"""

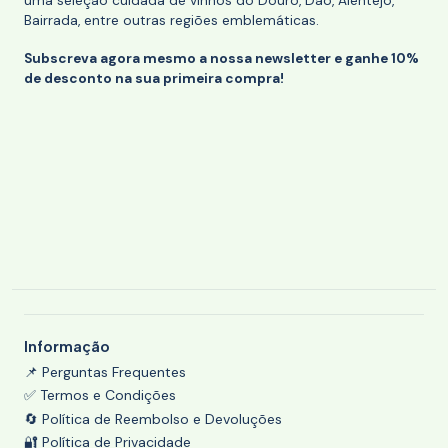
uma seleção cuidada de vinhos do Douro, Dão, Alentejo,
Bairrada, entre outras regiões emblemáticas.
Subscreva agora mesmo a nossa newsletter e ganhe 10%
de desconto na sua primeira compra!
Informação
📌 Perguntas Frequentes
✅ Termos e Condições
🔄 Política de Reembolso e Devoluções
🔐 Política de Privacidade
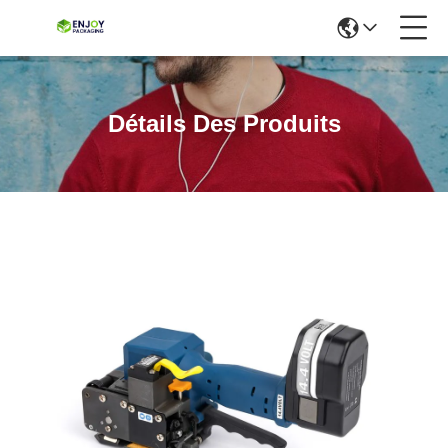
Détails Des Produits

"""
"""

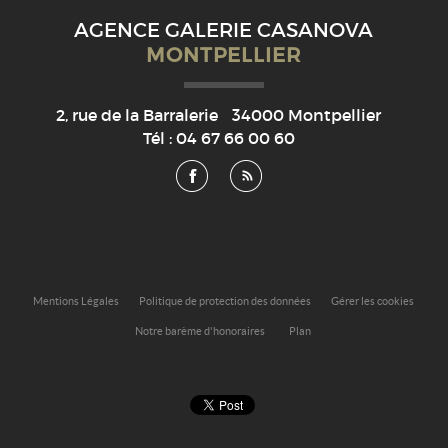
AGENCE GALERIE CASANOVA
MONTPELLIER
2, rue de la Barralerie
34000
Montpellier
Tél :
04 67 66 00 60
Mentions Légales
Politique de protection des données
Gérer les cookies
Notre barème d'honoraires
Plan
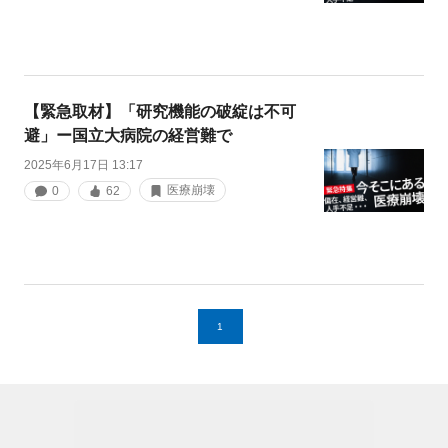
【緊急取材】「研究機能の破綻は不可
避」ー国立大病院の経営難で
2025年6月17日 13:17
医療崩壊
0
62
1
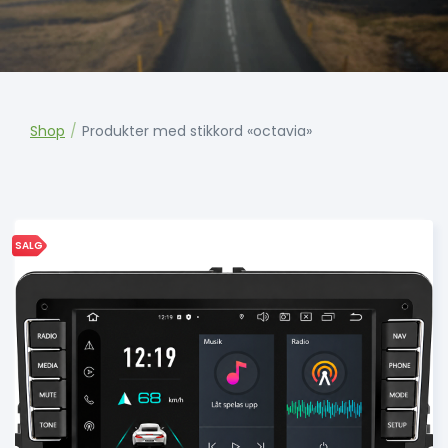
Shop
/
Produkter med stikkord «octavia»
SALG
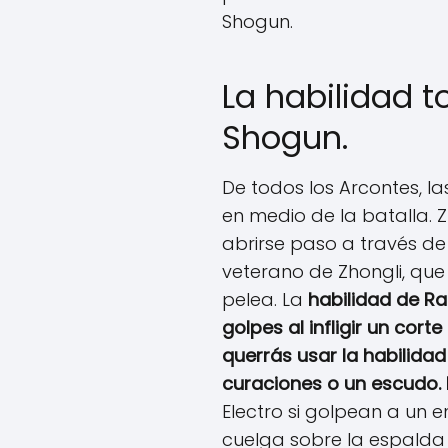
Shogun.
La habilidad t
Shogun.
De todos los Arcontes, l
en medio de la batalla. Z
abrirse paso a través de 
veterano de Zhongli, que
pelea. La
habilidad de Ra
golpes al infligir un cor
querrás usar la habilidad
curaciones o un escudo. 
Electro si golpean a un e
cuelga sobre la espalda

"""
"""

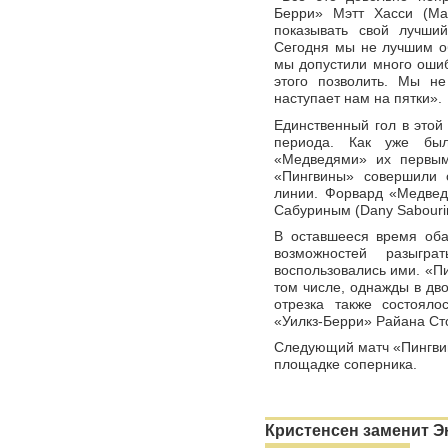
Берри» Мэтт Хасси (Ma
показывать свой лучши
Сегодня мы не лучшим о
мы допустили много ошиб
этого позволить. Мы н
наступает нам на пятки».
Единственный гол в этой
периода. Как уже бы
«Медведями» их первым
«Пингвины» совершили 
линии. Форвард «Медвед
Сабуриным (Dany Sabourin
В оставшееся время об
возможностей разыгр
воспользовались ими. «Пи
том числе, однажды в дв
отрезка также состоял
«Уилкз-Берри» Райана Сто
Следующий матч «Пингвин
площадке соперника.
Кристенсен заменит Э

"""

In how many lines of the records does the string "Política" occur? Answer with the number alone.

#### Exercise solution
2